Przewalski’s horse in the Rewilding Spain project.Przewalski’s horse in the Rewilding Spain project.

The stakes extend beyond biodiversity. Conservation has been justified partly on the promise of sustainable livelihoods: fishers assured of steady catches, farmers cushioned by intact forests, and communities buffered by wetlands. In a hotter world, those promises will be harder to keep. Livelihoods tied to static ecosystems may vanish. New ones—managing shifting fisheries, restoring fire-adapted landscapes, or stewarding corridors—will need to take their place.

Preparing for disorder

The emerging consensus is not that conservation is obsolete, but that it must be reimagined. Size, connectivity, and flexibility are now the guiding principles. Local participation is no longer optional but central. And success will be measured less by how closely ecosystems resemble a historical baseline than by whether they retain enough function to support life—human and non-human alike—under radically altered conditions.

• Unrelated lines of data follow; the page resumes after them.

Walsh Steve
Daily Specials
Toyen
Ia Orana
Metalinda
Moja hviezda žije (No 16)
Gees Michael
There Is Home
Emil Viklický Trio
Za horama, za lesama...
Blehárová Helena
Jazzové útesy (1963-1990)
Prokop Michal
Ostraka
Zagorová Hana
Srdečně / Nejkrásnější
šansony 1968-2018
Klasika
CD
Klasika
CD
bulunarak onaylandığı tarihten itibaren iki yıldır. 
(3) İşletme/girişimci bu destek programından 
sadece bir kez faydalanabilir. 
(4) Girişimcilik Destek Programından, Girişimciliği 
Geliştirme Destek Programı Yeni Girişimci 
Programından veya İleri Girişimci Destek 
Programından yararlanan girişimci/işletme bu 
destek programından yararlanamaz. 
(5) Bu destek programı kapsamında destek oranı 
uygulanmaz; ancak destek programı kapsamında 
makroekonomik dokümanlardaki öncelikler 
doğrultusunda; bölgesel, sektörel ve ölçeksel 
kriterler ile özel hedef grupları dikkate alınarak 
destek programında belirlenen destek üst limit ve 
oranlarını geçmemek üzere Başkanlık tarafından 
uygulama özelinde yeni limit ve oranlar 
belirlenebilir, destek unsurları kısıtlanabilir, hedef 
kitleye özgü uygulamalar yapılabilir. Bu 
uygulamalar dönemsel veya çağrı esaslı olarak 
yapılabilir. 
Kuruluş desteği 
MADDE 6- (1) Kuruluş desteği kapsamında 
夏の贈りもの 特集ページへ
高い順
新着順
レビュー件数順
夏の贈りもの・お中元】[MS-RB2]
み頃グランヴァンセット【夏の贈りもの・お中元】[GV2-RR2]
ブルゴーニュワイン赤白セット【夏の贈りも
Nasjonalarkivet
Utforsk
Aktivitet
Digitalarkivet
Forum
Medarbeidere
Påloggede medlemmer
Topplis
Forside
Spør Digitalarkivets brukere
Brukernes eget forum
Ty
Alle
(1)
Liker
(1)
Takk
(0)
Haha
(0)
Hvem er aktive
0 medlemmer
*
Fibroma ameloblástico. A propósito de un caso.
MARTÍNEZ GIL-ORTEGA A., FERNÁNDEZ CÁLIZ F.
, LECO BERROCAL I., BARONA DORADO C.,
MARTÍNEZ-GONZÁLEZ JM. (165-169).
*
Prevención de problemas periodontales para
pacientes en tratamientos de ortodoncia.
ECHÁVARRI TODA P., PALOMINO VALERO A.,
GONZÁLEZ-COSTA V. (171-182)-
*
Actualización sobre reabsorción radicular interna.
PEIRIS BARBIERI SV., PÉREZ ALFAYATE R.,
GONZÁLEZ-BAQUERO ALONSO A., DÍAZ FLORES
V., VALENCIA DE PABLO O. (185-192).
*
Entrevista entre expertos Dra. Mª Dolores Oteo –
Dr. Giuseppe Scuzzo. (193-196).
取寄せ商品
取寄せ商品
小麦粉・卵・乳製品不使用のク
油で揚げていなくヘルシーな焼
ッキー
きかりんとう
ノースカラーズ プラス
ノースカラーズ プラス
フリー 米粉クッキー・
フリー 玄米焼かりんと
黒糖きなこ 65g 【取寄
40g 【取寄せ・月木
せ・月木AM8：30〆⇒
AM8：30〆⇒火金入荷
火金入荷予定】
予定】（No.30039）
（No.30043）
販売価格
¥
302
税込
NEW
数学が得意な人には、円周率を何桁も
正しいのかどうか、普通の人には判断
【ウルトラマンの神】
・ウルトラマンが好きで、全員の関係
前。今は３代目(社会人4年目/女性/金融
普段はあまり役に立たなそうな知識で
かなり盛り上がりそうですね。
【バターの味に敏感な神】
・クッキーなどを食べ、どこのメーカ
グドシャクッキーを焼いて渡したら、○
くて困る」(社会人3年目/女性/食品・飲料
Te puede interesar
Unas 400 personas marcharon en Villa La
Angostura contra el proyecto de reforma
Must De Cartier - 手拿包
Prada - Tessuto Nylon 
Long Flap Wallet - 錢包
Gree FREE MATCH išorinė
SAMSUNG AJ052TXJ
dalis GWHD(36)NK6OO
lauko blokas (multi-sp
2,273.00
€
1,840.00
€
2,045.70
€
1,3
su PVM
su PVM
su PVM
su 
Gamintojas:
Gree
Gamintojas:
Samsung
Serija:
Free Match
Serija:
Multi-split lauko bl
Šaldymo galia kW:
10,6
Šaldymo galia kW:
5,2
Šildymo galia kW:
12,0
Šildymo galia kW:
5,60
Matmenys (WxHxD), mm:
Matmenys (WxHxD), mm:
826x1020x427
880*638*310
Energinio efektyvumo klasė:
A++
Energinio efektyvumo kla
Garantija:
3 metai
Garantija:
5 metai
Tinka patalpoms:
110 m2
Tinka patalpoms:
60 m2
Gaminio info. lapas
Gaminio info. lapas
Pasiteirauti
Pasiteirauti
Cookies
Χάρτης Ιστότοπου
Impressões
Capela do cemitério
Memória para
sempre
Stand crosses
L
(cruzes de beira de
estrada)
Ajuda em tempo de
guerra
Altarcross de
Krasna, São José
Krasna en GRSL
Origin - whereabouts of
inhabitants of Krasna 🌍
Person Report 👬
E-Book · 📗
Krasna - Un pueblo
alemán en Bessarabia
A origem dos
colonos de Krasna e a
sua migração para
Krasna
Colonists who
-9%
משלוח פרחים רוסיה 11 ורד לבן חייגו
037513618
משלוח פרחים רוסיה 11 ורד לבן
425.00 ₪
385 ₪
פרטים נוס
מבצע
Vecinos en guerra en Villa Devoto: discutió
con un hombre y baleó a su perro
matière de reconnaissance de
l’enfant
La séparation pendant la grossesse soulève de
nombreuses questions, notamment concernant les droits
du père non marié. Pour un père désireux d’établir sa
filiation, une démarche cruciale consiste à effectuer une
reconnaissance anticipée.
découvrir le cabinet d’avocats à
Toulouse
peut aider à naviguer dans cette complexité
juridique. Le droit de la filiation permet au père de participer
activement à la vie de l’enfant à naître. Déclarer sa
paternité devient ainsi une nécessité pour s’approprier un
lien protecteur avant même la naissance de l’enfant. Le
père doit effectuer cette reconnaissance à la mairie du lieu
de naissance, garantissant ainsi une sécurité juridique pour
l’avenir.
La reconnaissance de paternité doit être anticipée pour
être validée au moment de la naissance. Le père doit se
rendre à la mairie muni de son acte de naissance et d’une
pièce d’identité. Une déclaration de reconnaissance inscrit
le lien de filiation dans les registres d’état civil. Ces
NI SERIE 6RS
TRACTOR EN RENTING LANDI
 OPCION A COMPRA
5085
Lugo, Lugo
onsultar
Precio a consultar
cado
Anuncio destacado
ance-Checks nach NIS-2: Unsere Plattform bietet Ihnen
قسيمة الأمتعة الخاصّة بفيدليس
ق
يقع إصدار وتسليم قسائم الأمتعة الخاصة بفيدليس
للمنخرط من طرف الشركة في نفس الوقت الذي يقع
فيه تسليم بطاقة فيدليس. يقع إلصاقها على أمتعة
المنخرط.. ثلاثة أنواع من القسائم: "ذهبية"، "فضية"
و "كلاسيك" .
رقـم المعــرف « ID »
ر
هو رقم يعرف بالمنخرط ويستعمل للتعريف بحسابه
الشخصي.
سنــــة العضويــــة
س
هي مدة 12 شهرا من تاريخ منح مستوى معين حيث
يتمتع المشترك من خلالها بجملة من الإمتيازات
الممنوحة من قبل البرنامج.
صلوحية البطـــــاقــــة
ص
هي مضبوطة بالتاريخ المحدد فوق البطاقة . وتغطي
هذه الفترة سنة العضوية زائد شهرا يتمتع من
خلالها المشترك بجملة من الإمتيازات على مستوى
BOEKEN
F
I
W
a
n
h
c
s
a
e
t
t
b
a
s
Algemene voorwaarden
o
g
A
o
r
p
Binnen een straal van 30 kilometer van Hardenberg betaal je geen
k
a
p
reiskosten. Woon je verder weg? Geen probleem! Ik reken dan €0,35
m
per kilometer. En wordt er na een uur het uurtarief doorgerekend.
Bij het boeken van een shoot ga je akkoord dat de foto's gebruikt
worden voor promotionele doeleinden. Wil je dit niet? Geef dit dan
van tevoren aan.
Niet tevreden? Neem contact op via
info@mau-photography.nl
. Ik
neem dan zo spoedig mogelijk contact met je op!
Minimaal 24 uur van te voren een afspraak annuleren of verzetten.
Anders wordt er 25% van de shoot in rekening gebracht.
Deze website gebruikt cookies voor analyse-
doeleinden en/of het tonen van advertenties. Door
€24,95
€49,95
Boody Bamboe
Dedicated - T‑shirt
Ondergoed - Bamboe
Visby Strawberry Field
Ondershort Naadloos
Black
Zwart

The world conservationists are preparing for is one in flux: hotter, more chaotic, and marked by ecological surprises. The task is not to restore a vanished past but to secure a livable future. Whether today’s efforts will be relevant tomorrow depends on how quickly they abandon nostalgia in favor of resilience. The alternative is to watch, powerless, as both ecosystems and livelihoods slip beyond reach.